▶ What you should do
Repeat each record exactly as written, and drop any images.

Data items

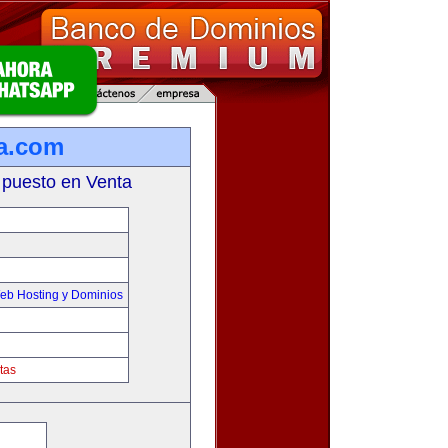
a.com
 puesto en Venta
eb Hosting y Dominios
tas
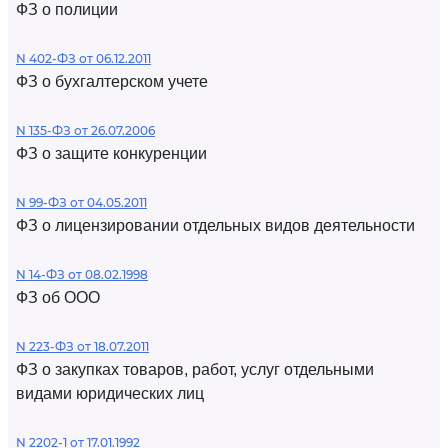
ФЗ о полиции
N 402-ФЗ от 06.12.2011
ФЗ о бухгалтерском учете
N 135-ФЗ от 26.07.2006
ФЗ о защите конкуренции
N 99-ФЗ от 04.05.2011
ФЗ о лицензировании отдельных видов деятельности
N 14-ФЗ от 08.02.1998
ФЗ об ООО
N 223-ФЗ от 18.07.2011
ФЗ о закупках товаров, работ, услуг отдельными
видами юридических лиц
N 2202-1 от 17.01.1992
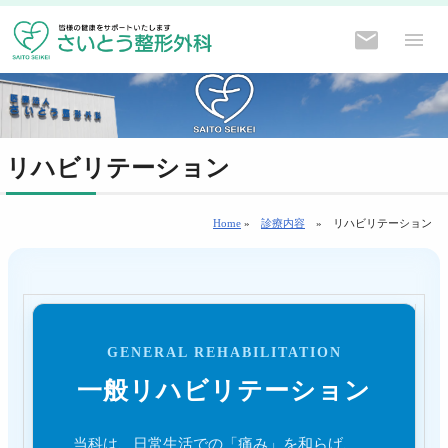
リハビリテーション
Home
»
診療内容
»
リハビリテーション
GENERAL REHABILITATION
一般リハビリテーション
当科は、日常生活での「痛み」を和らげ、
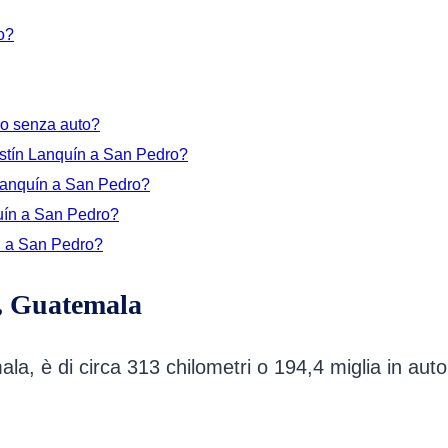
o?
o senza auto?
stín Lanquín a San Pedro?
Lanquín a San Pedro?
uín a San Pedro?
n a San Pedro?
, Guatemala
a, è di circa 313 chilometri o 194,4 miglia in aut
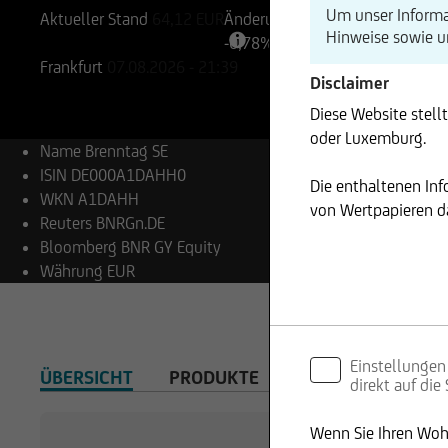
Um unser Informa
Aktueller Stand
64,12
EUR
Änderung
Hinweise sowie 
-0,78%
-0,50
Frankfurt
07.08.2026
- 21:39
Disclaimer
Diese Website stell
oder Luxemburg.
Name
Brenntag SE
ISIN
DE000A1DAHH0
Die enthaltenen In
WKN
A1DAHH
von Wertpapieren da
Reuters
BNRGn.DE
Bloomberg
BNR GY Equity
Währung
EUR
Einstellungen
ÜBERSICHT
PRODUKTE
direkt auf die
Wenn Sie Ihren Wohn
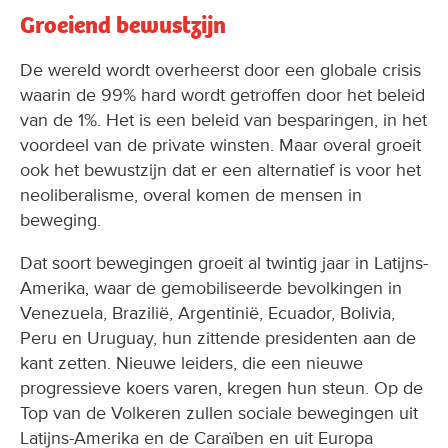
Groeiend bewustzijn
De wereld wordt overheerst door een globale crisis
waarin de 99% hard wordt getroffen door het beleid
van de 1%. Het is een beleid van besparingen, in het
voordeel van de private winsten. Maar overal groeit
ook het bewustzijn dat er een alternatief is voor het
neoliberalisme, overal komen de mensen in
beweging.
Dat soort bewegingen groeit al twintig jaar in Latijns-
Amerika, waar de gemobiliseerde bevolkingen in
Venezuela, Brazilië, Argentinië, Ecuador, Bolivia,
Peru en Uruguay, hun zittende presidenten aan de
kant zetten. Nieuwe leiders, die een nieuwe
progressieve koers varen, kregen hun steun. Op de
Top van de Volkeren zullen sociale bewegingen uit
Latijns-Amerika en de Caraïben en uit Europa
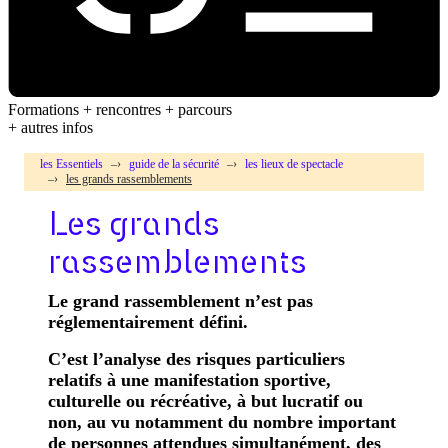
Formations + rencontres + parcours
+ autres infos
les Essentiels
guide de la sécurité
les lieux de spectacle
les grands rassemblements
Les grands
rassemblements
Le grand rassemblement n’est pas
réglementairement défini.
C’est l’analyse des risques particuliers
relatifs à une manifestation sportive,
culturelle ou récréative, à but lucratif ou
non, au vu notamment du nombre important
de personnes attendues simultanément, des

▶ Response area
a.com
 puesto en Venta
eb Hosting y Dominios
tas
ФЗ о полиции
N 402-ФЗ от 06.12.2011
ФЗ о бухгалтерском учете
N 135-ФЗ от 26.07.2006
ФЗ о защите конкуренции
N 99-ФЗ от 04.05.2011
ФЗ о лицензировании отдельных видов деятельности
N 14-ФЗ от 08.02.1998
ФЗ об ООО
N 223-ФЗ от 18.07.2011
ФЗ о закупках товаров, работ, услуг отдельными
видами юридических лиц
N 2202-1 от 17.01.1992
リハビリテーション
Home
»
診療内容
»
リハビリテーション
GENERAL REHABILITATION
一般リハビリテーション
当科は、日常生活での「痛み」を和らげ、
o?
o senza auto?
stín Lanquín a San Pedro?
Lanquín a San Pedro?
uín a San Pedro?
n a San Pedro?
, Guatemala
a, è di circa 313 chilometri o 194,4 miglia in aut
Um unser Informa
Aktueller Stand
64,12
EUR
Änderung
Hinweise sowie 
-0,78%
-0,50
Frankfurt
07.08.2026
- 21:39
Disclaimer
Diese Website stell
oder Luxemburg.
Name
Brenntag SE
ISIN
DE000A1DAHH0
Die enthaltenen In
WKN
A1DAHH
von Wertpapieren da
Reuters
BNRGn.DE
Bloomberg
BNR GY Equity
Währung
EUR
Einstellungen
ÜBERSICHT
PRODUKTE
direkt auf die
Wenn Sie Ihren Wohn
Groeiend bewustzijn
De wereld wordt overheerst door een globale crisis
waarin de 99% hard wordt getroffen door het beleid
van de 1%. Het is een beleid van besparingen, in het
voordeel van de private winsten. Maar overal groeit
ook het bewustzijn dat er een alternatief is voor het
neoliberalisme, overal komen de mensen in
beweging.
Dat soort bewegingen groeit al twintig jaar in Latijns-
Amerika, waar de gemobiliseerde bevolkingen in
Venezuela, Brazilië, Argentinië, Ecuador, Bolivia,
Peru en Uruguay, hun zittende presidenten aan de
kant zetten. Nieuwe leiders, die een nieuwe
progressieve koers varen, kregen hun steun. Op de
Top van de Volkeren zullen sociale bewegingen uit
Latijns-Amerika en de Caraïben en uit Europa
Formations + rencontres + parcours
+ autres infos
les Essentiels
guide de la sécurité
les lieux de spectacle
les grands rassemblements
Les grands
rassemblements
Le grand rassemblement n’est pas
réglementairement défini.
C’est l’analyse des risques particuliers
relatifs à une manifestation sportive,
culturelle ou récréative, à but lucratif ou
non, au vu notamment du nombre important
de personnes attendues simultanément, des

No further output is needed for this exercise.